O que torna o abandono afetivo algo a ser reparado, uma vez que inevitavelmente traz grandes transtornos, haja vista que, o seio familiar é a grande base para a formação do ser humano.
Crianças e adolescentes, como são considerados seres humanos em desenvolvimento necessitam de todo amparo possível, tanto material quanto emocional. É necessário que haja afeto, cuidado, carinho, atenção em todas as suas fases até que se possa tornar um adulto capaz de tomar suas próprias decisões de forma responsável e consciente.
Importa mencionar que a convivência familiar prevista no texto constitucional, não significa a coabitação, haja vista que, não há impedimento legal em que casais que possuem matrimônio ou união estável não possam se divorciar caso possuam filhos menores.
O que se pretende resguardar é a convivência da criança ou do adolescente com ambos os genitores, mesmo que estes não residam no mesmo lar. A intenção do legislador é a de não deixar ao desamparo àquele que necessita de acompanhamento.
O direito à atenção, afeto, suporte emocional, são tratamentos que refletem diretamente na dignidade da pessoa humana, tratada como verdadeiro valor fundamental no ordenamento pátrio, tanto que é consagrado pela nossa Constituição Federal de 1988, e deve, portanto, se preservada em qualquer relacionamento.
No ano de 2005, surgiu do Brasil um leading case, no que diz respeito ao pedido de dano moral nos casos de abandono afetivo. O juiz de primeiro grau julgou improcedente o pedido, no entanto, a tese da possibilidade jurídica do pedido prevaleceu no Tribunal de Alçada de Minas Gerais e, posteriormente quedou-se, perante o Superior Tribunal de Justiça.
Após o supramencionado caso, outros surgiram com o fim de reparação patrimonial em decorrência do abandono afetivo.
Inclusive, em 2014 o STJ manteve por maioria de votos, decisão de 2012 que obrigou um pai a pagar à filha indenização de duzentos mil reais por abandono afetivo.

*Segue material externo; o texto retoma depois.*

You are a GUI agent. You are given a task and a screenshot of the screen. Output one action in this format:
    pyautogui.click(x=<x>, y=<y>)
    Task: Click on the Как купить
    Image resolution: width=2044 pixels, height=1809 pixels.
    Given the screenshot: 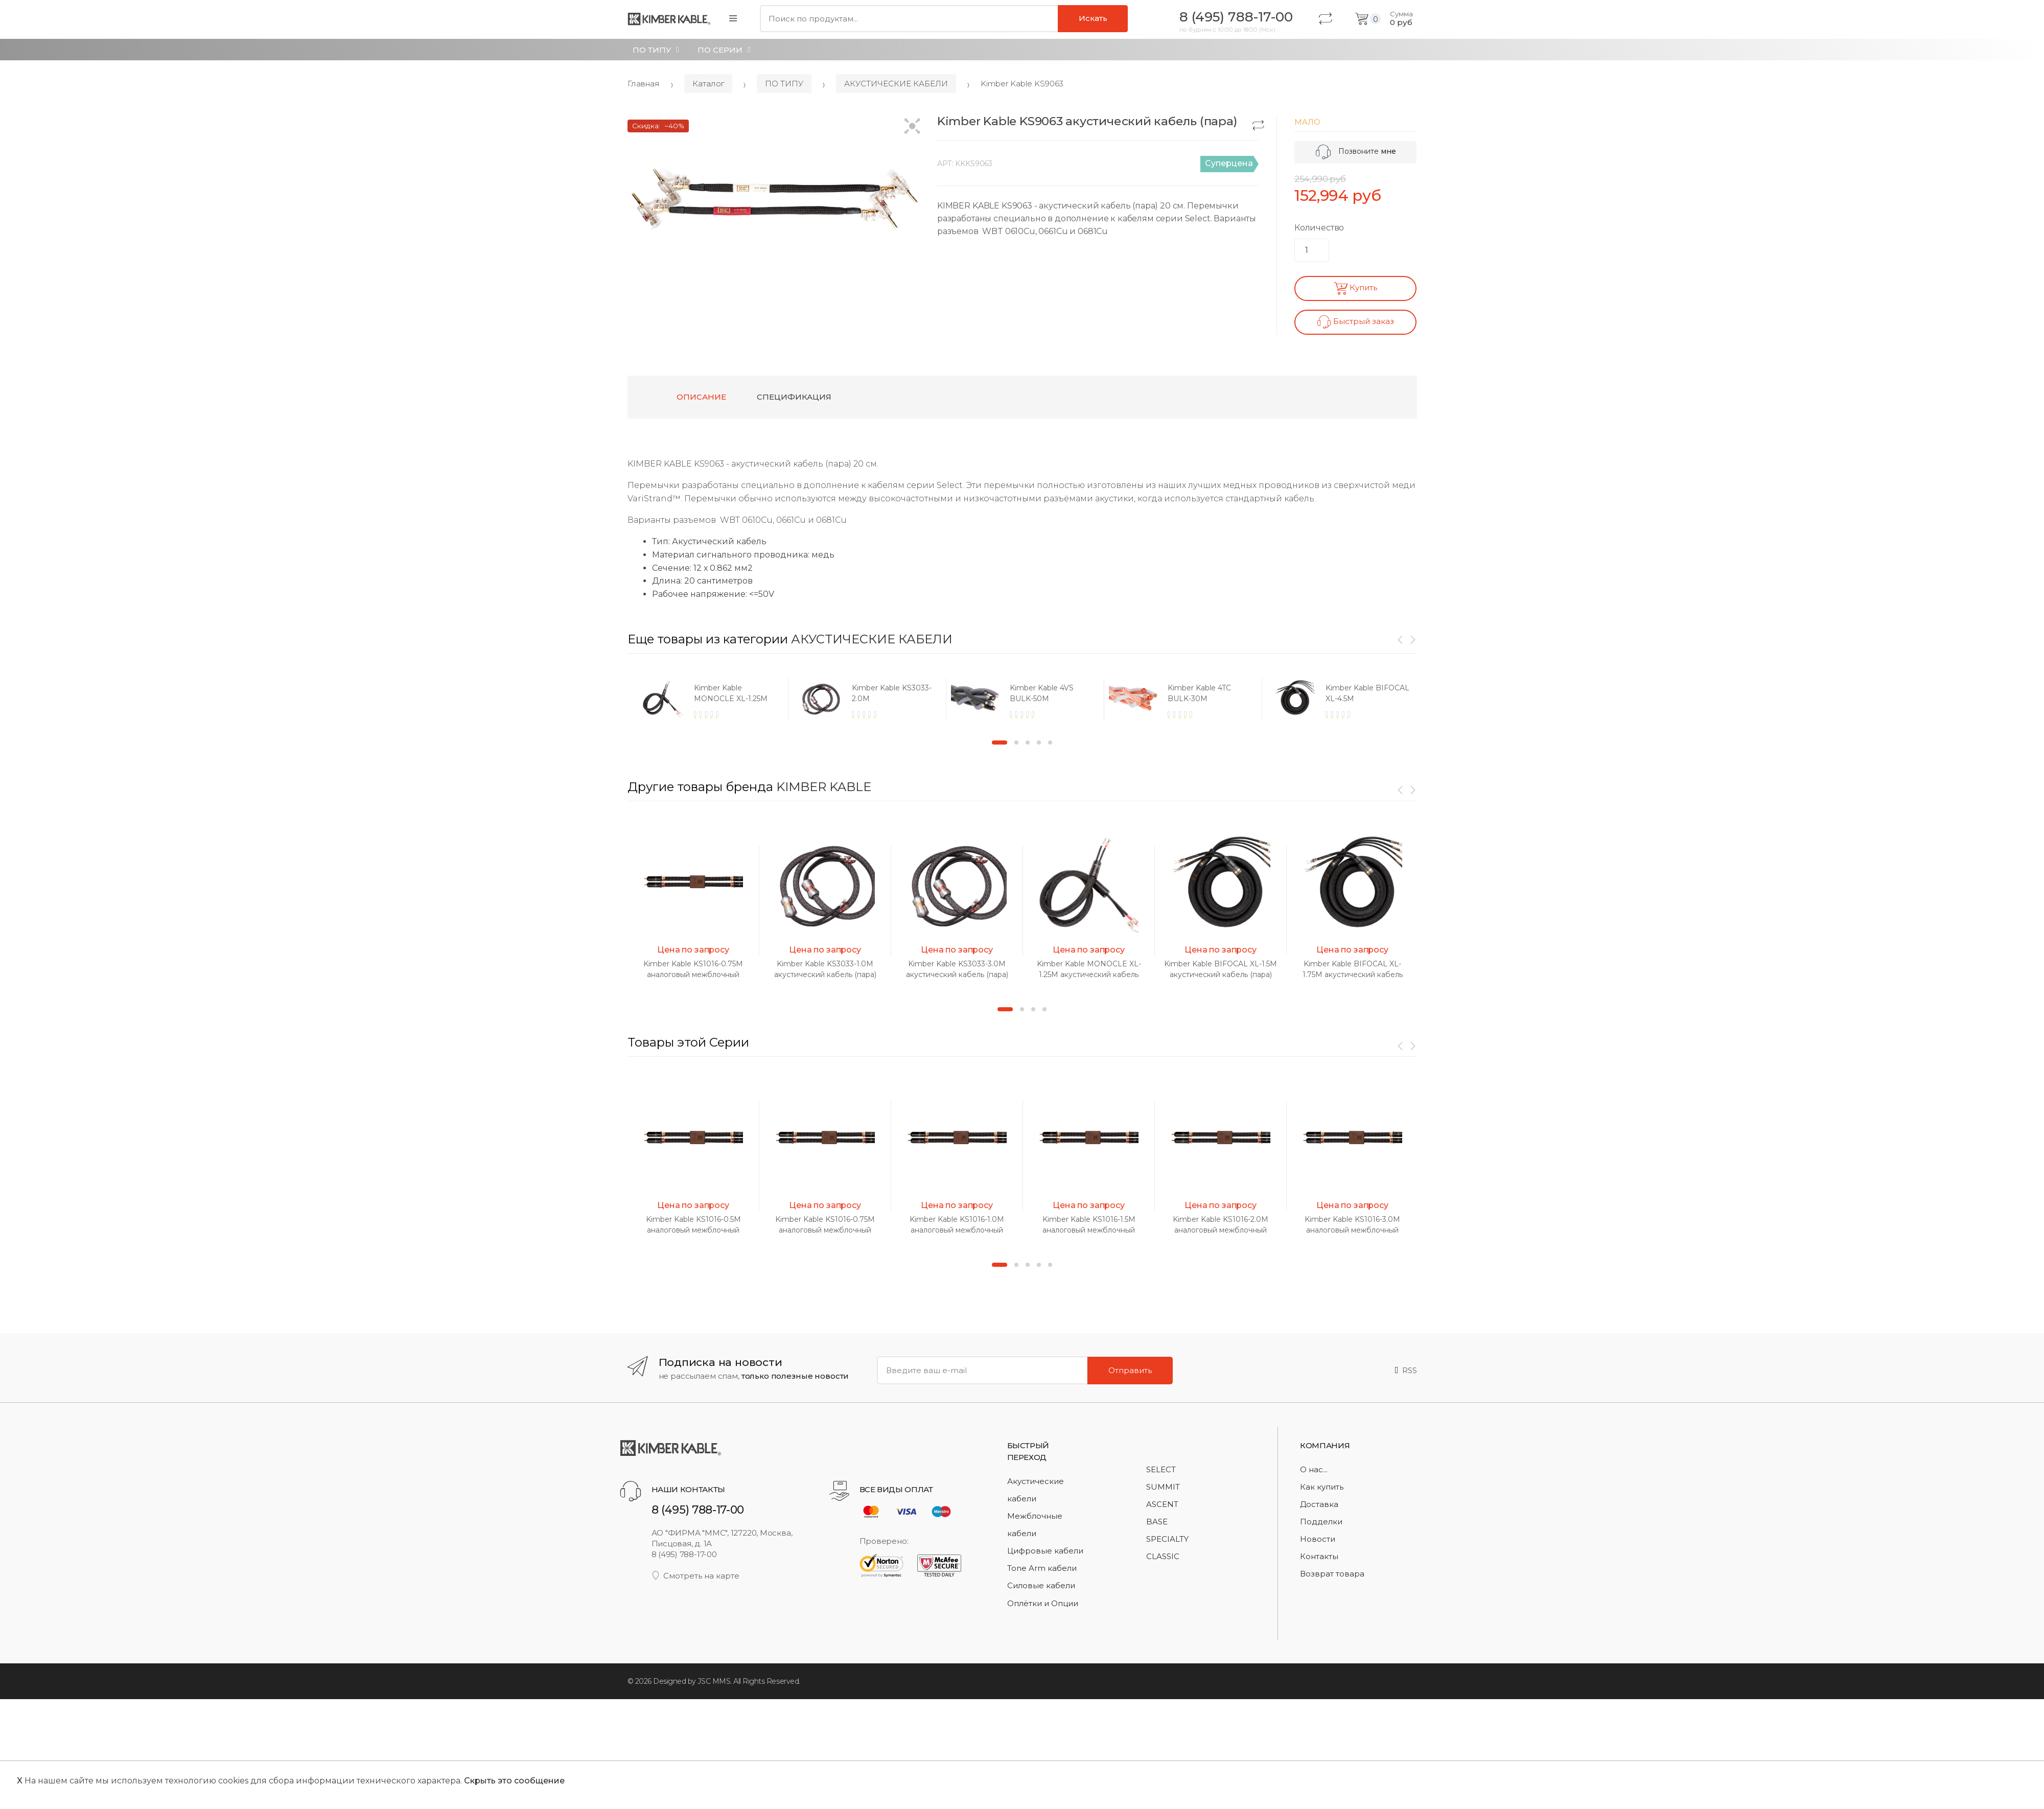 What is the action you would take?
    pyautogui.click(x=1321, y=1487)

Trata-se do REsp 1.159.242/SP, relatado pela Ministra Nancy Andrighi, cujo voto condutor, foi no sentido de que "o chamado abandono afetivo constitui descumprimento do dever legal de cuidado, criação, educação e companhia, presente, implicitamente, no artigo 227 da Constituição Federal, omissão que caracteriza ato ilícito passível de compensação pecuniária. Utilizando-se de fundamentos psicanalíticos, a eminente relatora afirmou a tese de que tal sofrimento imposto a prole deve ser compensado financeiramente."
No manejo da ação processual até chegar à uma conclusão, cabe ao magistrado o dever de olhar cada relação com o cuidado que se pede, a fim de que possa de fato averiguar se houve ou não dano a personalidade daquele que requer a reparação por dano moral quanto ao alegado abandono afetivo.

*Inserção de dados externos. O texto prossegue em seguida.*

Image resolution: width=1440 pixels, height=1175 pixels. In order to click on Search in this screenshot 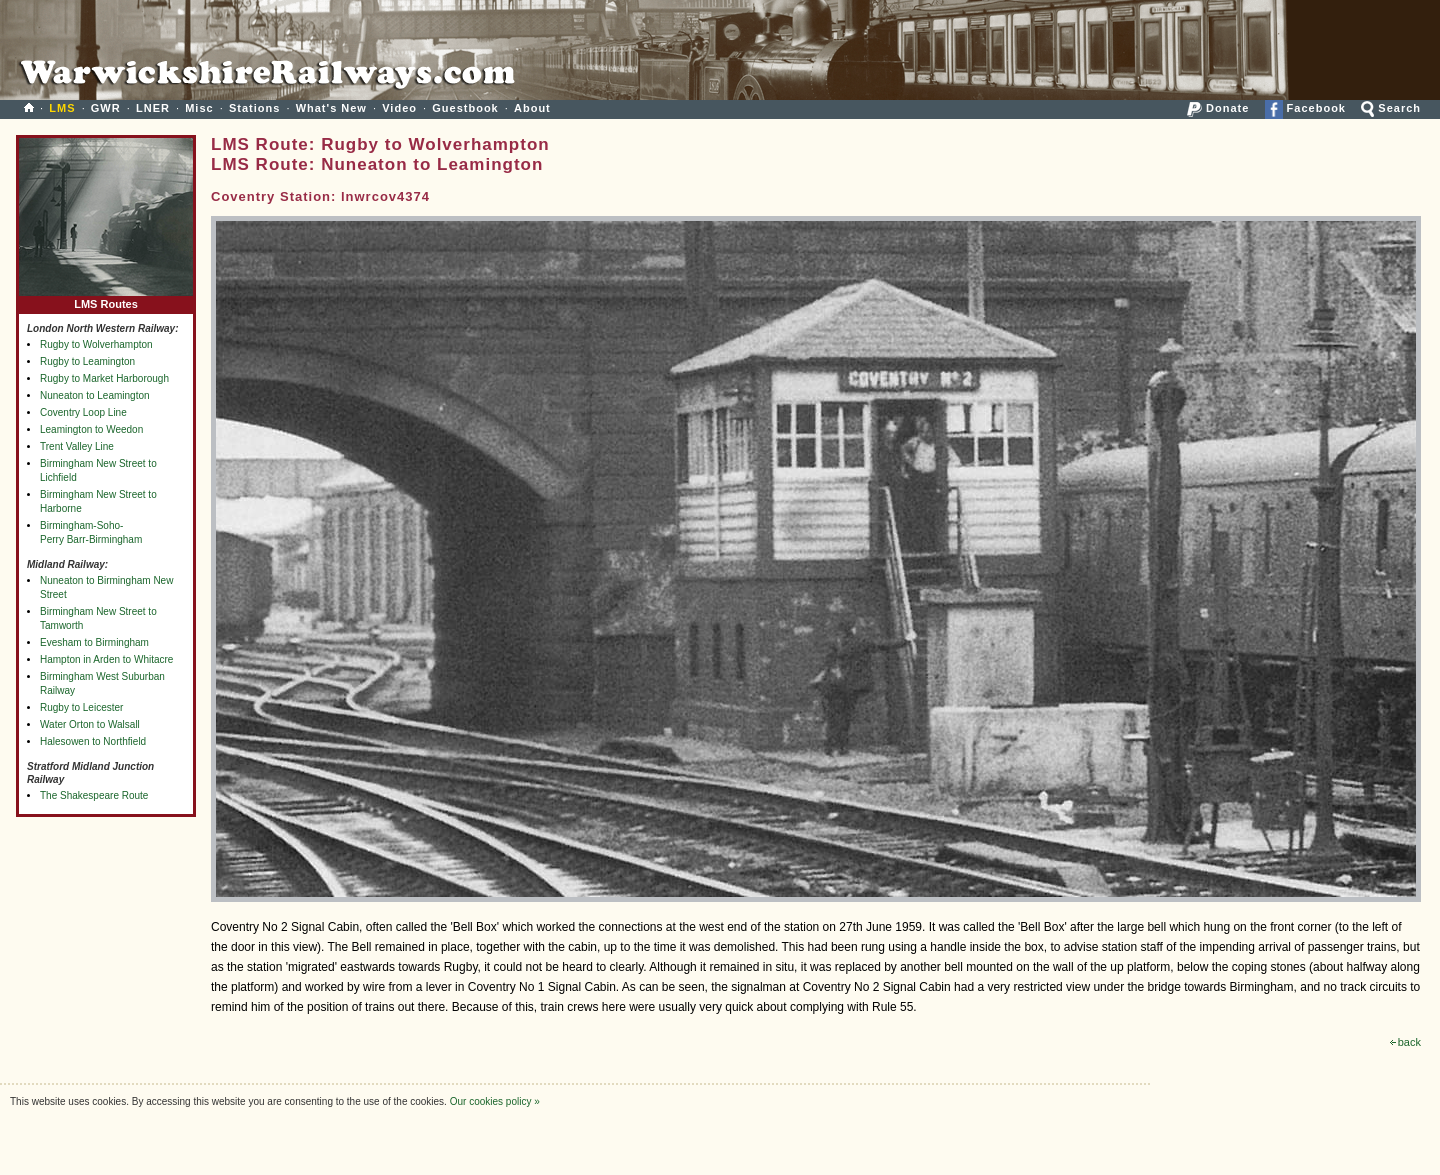 , I will do `click(1391, 108)`.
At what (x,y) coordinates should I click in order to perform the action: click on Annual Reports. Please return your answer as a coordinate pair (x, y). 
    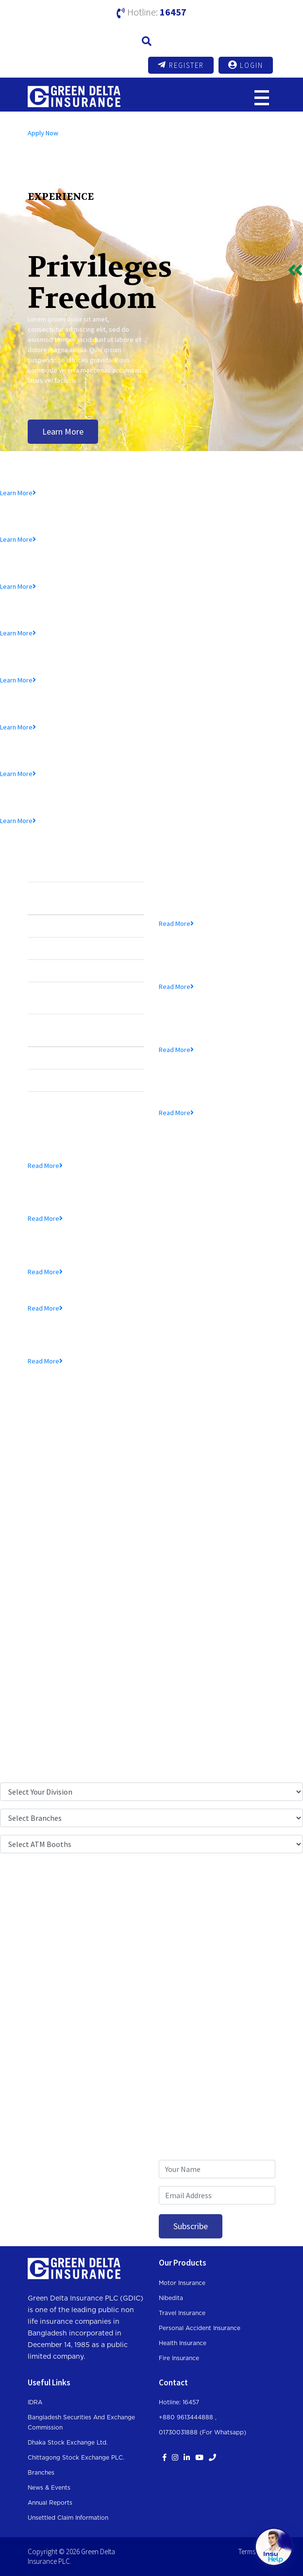     Looking at the image, I should click on (50, 2503).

Aqui cumpre até mencionar a importância da interdisciplinaridade, uma vez que se faz extremamente necessário um relatório psicossocial e perícia técnica do autor da demanda, para que a existência e extensão do dano seja ou não comprovada.
Pode-se ver claramente que a forma pecuniária da reparação jamais substituirá o afeto que foi omitido pelo genitor ao longo dos anos, no entanto, é importante observar que se trata mais de uma medida pedagógica, com devido caráter punitivo que acaba por se justificar na perspectiva da função social da responsabilidade civil.
Cumpre ressaltar que, cabe tanto à família quanto ao Estado o dever de zelar pela criança e adolescente, ou seja, no caso de omissão dos deveres dos pais para com os filhos cabe a esse por meio de uma ação judicial atenuar as consequências e até puni-las.